** DATA FOR THIS EXERCISE follows **

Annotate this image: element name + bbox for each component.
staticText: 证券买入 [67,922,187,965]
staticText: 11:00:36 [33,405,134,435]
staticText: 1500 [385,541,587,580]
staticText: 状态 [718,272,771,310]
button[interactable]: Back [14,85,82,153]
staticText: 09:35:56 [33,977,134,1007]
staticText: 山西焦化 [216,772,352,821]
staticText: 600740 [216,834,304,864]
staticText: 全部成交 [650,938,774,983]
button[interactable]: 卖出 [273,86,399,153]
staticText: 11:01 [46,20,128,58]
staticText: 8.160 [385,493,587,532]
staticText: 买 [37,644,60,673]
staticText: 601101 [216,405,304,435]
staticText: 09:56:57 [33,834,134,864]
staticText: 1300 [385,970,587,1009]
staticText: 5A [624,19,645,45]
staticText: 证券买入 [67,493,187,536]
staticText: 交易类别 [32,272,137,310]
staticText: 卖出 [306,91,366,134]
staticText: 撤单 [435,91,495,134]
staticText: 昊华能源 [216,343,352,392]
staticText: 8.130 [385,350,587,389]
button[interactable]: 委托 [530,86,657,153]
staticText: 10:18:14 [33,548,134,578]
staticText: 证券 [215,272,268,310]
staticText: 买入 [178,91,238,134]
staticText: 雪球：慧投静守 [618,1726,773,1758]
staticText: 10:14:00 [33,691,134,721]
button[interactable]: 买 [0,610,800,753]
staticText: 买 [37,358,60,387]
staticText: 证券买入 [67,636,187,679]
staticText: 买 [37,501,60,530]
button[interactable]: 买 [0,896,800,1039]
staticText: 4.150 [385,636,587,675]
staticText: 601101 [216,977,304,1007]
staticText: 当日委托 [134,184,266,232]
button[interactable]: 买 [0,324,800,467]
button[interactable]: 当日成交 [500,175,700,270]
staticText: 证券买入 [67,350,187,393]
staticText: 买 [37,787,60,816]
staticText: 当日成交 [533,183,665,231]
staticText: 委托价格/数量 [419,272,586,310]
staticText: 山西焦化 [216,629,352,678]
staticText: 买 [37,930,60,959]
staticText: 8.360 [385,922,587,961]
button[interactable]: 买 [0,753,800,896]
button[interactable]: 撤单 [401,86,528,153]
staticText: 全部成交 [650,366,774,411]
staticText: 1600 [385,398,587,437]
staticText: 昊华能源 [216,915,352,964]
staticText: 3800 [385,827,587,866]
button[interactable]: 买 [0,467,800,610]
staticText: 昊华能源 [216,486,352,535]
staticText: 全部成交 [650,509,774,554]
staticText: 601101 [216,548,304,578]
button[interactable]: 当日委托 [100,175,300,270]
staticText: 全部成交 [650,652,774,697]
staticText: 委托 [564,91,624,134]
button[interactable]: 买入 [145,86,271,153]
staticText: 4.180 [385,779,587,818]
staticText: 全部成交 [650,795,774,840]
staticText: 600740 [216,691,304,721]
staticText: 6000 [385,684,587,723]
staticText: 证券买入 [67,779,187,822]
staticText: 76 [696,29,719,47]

** End of DATA FOR THIS EXERCISE **

Your answer should consist of the lines from the material that contain "button".

COMPLETED TASK:
button[interactable]: Back [14,85,82,153]
button[interactable]: 卖出 [273,86,399,153]
button[interactable]: 委托 [530,86,657,153]
button[interactable]: 买 [0,610,800,753]
button[interactable]: 买 [0,896,800,1039]
button[interactable]: 买 [0,324,800,467]
button[interactable]: 当日成交 [500,175,700,270]
button[interactable]: 买 [0,753,800,896]
button[interactable]: 撤单 [401,86,528,153]
button[interactable]: 买 [0,467,800,610]
button[interactable]: 当日委托 [100,175,300,270]
button[interactable]: 买入 [145,86,271,153]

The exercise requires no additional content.